Transcribed page contents:
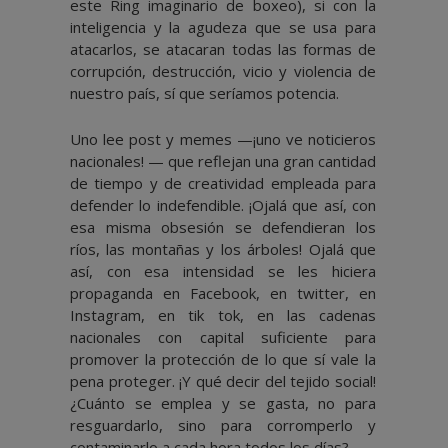
este Ring imaginario de boxeo), si con la
inteligencia y la agudeza que se usa para
atacarlos, se atacaran todas las formas de
corrupción, destrucción, vicio y violencia de
nuestro país, sí que seríamos potencia.
Uno lee post y memes —¡uno ve noticieros
nacionales! — que reflejan una gran cantidad
de tiempo y de creatividad empleada para
defender lo indefendible. ¡Ojalá que así, con
esa misma obsesión se defendieran los
ríos, las montañas y los árboles! Ojalá que
así, con esa intensidad se les hiciera
propaganda en Facebook, en twitter, en
Instagram, en tik tok, en las cadenas
nacionales con capital suficiente para
promover la protección de lo que sí vale la
pena proteger. ¡Y qué decir del tejido social!
¿Cuánto se emplea y se gasta, no para
resguardarlo, sino para corromperlo y
contaminarlo a cada hora todos los días?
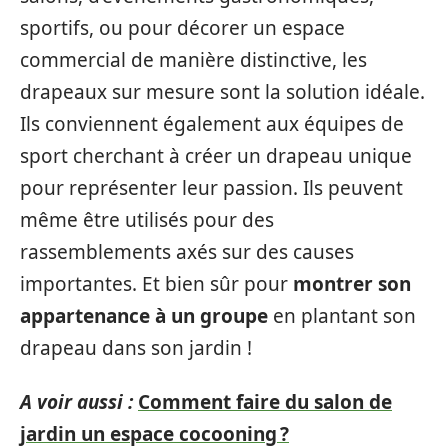
sportifs, ou pour décorer un espace
commercial de manière distinctive, les
drapeaux sur mesure sont la solution idéale.
Ils conviennent également aux équipes de
sport cherchant à créer un drapeau unique
pour représenter leur passion. Ils peuvent
même être utilisés pour des
rassemblements axés sur des causes
importantes. Et bien sûr pour
montrer son
appartenance à un groupe
en plantant son
drapeau dans son jardin !
A voir aussi :
Comment faire du salon de
jardin un espace cocooning ?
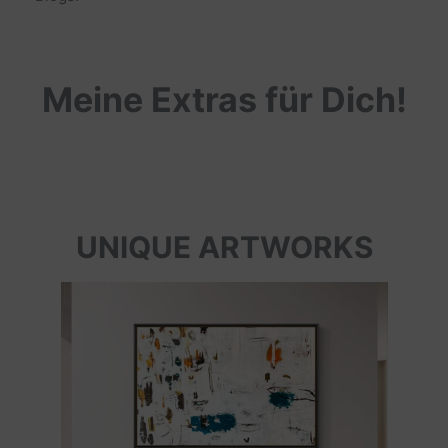
Meine Extras für Dich!
UNIQUE ARTWORKS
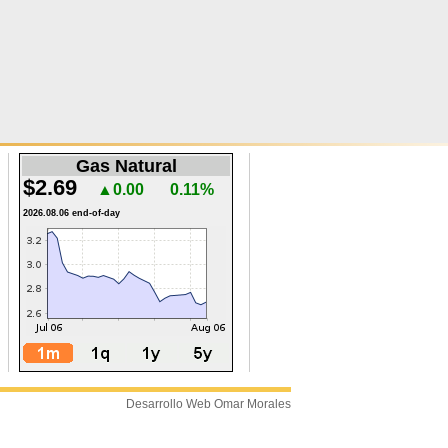
Gas Natural
$2.69
▲0.00
0.11%
2026.08.06 end-of-day
Desarrollo Web Omar Morales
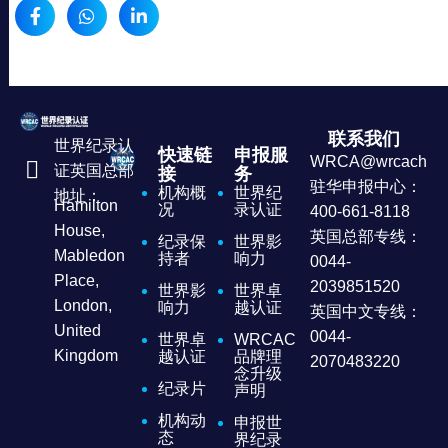
联系我们
世界纪录认
快速链
申报服
WRCA@wrcachina
证英国总部
接
务
驻华申报中心：
机构概
世界纪
地址：
Hamilton
况
录认证
400-661-8118
House,
英国总部专线：
纪录保
世界影
Mabledon
持者
响力
0044-
Place,
2039851520
世界影
世界卓
London,
响力
越认证
英国中文专线：
United
0044-
世界卓
WRCAC
Kingdom
越认证
品牌理
2070483220
念升级
纪录片
声明
机构动
申报世
态
界纪录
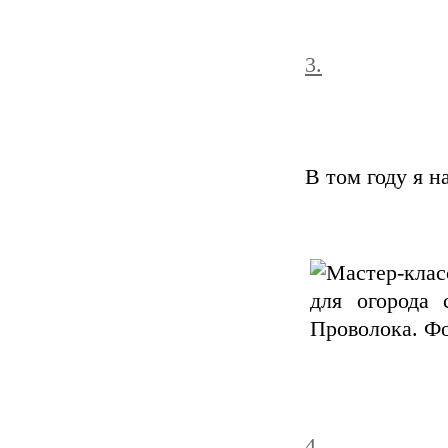
3.
В том году я н
4.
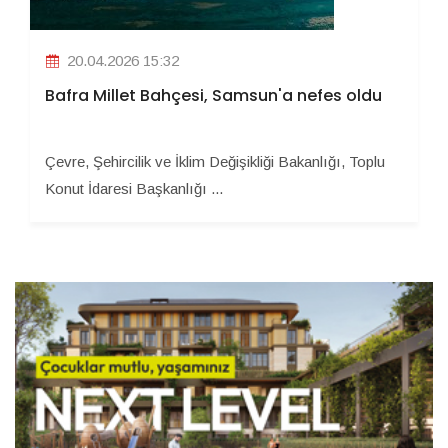
20.04.2026 15:32
Bafra Millet Bahçesi, Samsun'a nefes oldu
Çevre, Şehircilik ve İklim Değişikliği Bakanlığı, Toplu
Konut İdaresi Başkanlığı ...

# [Problem]
Give back exactly the lines above starting at the line where "nuestro país, sí que seríamos potencia." appears and ending at the line where "promover la protección de lo que sí vale la" appears, both included, with no other lines.

# [Task result]
nuestro país, sí que seríamos potencia.
Uno lee post y memes —¡uno ve noticieros
nacionales! — que reflejan una gran cantidad
de tiempo y de creatividad empleada para
defender lo indefendible. ¡Ojalá que así, con
esa misma obsesión se defendieran los
ríos, las montañas y los árboles! Ojalá que
así, con esa intensidad se les hiciera
propaganda en Facebook, en twitter, en
Instagram, en tik tok, en las cadenas
nacionales con capital suficiente para
promover la protección de lo que sí vale la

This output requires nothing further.